Records from a collection
+ + + + +

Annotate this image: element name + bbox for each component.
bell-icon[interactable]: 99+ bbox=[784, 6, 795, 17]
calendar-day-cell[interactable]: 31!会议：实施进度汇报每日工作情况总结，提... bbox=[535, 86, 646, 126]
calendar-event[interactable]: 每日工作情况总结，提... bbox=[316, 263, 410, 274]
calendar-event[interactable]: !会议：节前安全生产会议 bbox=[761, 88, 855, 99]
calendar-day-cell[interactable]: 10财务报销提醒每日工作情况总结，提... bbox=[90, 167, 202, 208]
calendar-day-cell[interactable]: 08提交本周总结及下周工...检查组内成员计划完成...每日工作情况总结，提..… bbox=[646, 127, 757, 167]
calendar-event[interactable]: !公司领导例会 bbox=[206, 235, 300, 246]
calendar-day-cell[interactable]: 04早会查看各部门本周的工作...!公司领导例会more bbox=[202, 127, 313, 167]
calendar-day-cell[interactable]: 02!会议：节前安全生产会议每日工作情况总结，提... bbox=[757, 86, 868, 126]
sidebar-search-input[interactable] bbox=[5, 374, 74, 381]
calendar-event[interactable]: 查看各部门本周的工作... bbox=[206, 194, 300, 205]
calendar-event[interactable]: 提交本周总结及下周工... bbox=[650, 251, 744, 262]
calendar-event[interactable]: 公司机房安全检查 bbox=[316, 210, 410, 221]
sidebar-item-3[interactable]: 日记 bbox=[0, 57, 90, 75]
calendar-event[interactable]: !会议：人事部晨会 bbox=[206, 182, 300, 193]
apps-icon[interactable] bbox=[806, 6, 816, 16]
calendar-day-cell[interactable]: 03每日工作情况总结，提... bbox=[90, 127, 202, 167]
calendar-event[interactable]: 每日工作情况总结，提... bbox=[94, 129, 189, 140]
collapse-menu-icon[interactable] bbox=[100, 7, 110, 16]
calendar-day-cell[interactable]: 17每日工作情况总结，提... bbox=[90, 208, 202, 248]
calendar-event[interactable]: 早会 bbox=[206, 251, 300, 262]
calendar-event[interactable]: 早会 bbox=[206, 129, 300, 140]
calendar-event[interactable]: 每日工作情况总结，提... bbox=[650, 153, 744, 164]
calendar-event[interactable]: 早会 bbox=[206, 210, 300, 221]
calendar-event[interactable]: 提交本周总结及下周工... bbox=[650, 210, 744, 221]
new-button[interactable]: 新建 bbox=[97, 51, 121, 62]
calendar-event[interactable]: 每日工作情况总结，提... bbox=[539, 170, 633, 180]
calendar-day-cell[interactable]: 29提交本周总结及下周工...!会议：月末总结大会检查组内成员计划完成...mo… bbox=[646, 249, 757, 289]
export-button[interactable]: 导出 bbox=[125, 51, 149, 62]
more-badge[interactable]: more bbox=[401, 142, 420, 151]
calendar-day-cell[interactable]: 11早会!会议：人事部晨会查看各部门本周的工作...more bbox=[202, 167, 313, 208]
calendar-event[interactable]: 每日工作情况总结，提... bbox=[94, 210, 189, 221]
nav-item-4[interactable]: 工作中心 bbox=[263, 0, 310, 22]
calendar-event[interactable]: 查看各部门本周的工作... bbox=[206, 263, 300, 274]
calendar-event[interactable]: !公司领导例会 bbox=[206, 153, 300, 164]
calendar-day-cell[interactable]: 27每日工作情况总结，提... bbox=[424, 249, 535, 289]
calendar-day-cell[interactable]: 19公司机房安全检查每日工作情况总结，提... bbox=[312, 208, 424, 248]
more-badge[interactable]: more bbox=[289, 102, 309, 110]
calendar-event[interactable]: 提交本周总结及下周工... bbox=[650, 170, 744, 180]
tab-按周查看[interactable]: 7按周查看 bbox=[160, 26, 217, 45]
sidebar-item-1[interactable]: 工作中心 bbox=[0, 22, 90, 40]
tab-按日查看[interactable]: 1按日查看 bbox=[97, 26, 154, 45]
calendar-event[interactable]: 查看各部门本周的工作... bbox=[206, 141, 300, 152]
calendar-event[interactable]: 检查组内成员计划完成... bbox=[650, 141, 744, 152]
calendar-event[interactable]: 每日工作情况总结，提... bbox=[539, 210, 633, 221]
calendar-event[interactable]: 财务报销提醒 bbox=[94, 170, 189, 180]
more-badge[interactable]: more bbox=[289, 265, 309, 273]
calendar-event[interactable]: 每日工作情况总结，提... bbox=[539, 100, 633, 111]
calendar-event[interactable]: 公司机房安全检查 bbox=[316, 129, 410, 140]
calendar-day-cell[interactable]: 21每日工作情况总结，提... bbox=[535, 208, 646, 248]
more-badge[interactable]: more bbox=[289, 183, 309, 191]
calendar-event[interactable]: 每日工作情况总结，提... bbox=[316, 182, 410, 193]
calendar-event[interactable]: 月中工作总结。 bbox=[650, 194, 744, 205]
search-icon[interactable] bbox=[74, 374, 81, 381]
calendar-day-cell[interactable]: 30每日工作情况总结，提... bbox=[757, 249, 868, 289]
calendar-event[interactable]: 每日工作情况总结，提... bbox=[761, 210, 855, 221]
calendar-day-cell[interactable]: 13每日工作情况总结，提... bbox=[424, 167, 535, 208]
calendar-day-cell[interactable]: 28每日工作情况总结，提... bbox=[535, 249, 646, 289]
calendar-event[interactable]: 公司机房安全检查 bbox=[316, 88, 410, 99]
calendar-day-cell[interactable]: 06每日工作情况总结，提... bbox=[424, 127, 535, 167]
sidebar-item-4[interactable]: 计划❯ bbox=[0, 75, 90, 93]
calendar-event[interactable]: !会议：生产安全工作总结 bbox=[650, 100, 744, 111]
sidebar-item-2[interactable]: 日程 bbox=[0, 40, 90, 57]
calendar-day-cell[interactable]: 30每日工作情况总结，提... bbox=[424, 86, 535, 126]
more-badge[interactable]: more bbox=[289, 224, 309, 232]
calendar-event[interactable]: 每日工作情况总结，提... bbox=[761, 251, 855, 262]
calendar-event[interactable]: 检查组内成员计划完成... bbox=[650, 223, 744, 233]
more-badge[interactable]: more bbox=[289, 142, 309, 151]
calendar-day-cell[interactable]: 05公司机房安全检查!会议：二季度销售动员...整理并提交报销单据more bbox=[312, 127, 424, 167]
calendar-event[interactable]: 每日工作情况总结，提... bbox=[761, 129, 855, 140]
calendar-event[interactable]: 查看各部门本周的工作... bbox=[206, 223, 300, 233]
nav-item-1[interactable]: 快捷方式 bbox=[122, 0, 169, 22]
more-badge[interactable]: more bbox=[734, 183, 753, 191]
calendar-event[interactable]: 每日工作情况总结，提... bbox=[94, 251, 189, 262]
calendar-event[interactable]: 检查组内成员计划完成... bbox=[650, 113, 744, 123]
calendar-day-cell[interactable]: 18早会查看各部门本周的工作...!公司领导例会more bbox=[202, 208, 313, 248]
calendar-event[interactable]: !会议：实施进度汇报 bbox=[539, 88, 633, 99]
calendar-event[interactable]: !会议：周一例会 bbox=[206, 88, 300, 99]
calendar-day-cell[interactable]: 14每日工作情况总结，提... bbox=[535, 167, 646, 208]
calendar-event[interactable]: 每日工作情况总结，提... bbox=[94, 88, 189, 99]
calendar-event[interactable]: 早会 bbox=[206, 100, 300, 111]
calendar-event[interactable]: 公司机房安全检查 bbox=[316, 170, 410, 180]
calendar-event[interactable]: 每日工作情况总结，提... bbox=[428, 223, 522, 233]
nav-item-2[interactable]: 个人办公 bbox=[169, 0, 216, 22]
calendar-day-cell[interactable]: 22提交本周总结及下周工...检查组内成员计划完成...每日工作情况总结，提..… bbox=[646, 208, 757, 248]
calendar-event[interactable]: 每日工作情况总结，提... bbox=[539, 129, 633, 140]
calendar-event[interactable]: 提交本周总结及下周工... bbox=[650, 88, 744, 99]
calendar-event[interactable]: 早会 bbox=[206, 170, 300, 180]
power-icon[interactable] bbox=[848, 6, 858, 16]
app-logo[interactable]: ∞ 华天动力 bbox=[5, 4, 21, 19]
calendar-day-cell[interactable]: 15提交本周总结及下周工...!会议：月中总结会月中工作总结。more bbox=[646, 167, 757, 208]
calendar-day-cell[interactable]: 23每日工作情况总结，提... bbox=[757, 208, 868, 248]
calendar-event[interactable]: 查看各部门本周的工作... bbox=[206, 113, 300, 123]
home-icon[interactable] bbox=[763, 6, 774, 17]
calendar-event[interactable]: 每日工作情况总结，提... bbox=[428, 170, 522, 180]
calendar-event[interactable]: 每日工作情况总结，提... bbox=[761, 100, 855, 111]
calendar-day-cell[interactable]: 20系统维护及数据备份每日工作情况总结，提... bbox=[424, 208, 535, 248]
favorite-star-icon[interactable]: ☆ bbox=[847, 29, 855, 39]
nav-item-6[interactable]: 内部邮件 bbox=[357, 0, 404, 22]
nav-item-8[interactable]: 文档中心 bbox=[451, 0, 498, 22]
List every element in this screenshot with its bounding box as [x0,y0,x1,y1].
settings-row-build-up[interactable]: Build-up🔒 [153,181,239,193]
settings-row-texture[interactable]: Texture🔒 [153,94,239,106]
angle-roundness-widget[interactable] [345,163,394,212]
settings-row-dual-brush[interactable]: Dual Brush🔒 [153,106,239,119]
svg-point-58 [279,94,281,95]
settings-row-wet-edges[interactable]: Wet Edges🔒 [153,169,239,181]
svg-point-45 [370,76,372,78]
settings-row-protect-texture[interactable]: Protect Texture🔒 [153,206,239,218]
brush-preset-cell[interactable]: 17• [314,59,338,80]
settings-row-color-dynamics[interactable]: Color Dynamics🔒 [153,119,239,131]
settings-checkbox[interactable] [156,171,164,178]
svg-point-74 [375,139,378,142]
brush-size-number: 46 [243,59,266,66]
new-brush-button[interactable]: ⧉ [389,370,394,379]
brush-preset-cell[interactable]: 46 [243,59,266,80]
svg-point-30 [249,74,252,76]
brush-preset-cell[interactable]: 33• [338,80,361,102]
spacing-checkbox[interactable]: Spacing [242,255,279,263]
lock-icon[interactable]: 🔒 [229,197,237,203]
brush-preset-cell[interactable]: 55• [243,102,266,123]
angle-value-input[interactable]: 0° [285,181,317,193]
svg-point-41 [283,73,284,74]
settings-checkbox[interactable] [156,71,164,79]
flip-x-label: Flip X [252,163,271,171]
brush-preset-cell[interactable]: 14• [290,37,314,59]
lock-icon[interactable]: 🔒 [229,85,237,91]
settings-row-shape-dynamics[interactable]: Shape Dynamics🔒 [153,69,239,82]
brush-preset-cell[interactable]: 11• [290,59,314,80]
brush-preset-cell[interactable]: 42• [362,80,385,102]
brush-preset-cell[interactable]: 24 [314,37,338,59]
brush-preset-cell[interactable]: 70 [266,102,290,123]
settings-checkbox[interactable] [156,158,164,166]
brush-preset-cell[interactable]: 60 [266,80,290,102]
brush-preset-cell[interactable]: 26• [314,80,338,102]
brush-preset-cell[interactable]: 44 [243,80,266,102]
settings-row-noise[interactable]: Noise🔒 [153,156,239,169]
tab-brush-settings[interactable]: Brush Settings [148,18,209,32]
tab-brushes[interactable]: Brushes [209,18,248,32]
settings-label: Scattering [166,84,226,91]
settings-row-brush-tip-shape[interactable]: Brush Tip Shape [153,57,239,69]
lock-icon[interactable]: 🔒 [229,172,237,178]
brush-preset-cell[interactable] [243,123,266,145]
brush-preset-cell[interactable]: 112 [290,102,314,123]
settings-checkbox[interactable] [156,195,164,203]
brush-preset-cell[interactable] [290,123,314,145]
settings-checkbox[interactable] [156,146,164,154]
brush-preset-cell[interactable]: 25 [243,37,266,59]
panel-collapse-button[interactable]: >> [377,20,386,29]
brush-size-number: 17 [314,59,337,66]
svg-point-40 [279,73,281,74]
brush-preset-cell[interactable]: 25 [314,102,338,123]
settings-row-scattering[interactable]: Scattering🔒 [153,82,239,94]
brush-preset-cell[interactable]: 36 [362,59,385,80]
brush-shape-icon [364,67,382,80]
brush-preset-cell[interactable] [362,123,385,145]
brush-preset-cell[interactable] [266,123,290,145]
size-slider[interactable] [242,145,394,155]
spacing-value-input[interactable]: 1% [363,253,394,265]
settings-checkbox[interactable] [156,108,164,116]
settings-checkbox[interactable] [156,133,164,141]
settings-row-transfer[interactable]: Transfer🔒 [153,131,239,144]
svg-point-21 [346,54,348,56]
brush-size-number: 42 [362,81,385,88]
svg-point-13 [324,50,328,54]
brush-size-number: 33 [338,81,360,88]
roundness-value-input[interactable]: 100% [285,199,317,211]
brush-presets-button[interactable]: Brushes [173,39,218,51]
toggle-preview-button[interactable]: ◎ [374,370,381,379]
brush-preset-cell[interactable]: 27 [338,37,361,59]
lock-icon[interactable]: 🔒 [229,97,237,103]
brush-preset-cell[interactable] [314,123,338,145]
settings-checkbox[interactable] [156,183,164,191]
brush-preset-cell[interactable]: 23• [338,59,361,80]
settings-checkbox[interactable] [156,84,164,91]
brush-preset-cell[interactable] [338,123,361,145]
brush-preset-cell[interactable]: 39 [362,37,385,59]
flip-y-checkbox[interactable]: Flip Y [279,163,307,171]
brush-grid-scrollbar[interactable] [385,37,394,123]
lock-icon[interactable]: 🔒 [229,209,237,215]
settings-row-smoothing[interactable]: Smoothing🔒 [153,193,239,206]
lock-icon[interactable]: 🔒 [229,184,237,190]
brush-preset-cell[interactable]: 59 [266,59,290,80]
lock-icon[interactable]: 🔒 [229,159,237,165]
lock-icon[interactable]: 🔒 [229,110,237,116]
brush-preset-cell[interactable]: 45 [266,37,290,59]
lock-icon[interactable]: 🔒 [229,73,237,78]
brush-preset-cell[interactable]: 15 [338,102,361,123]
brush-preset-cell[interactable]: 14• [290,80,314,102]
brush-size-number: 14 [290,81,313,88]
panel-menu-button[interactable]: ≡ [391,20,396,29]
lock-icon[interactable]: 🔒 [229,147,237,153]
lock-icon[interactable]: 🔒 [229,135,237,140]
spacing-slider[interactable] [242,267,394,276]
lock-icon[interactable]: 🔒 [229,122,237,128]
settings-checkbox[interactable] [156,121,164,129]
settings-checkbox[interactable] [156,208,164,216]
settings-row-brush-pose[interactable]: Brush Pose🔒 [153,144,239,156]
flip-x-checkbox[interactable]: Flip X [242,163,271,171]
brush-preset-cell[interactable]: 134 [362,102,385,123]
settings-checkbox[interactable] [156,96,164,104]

+ + + + +

- WHAT IS BEING ASKED
Only the lines containing the string "value" are needed; pull them out of the records.

- EXPECTED OUTPUT
angle-value-input[interactable]: 0° [285,181,317,193]
spacing-value-input[interactable]: 1% [363,253,394,265]
roundness-value-input[interactable]: 100% [285,199,317,211]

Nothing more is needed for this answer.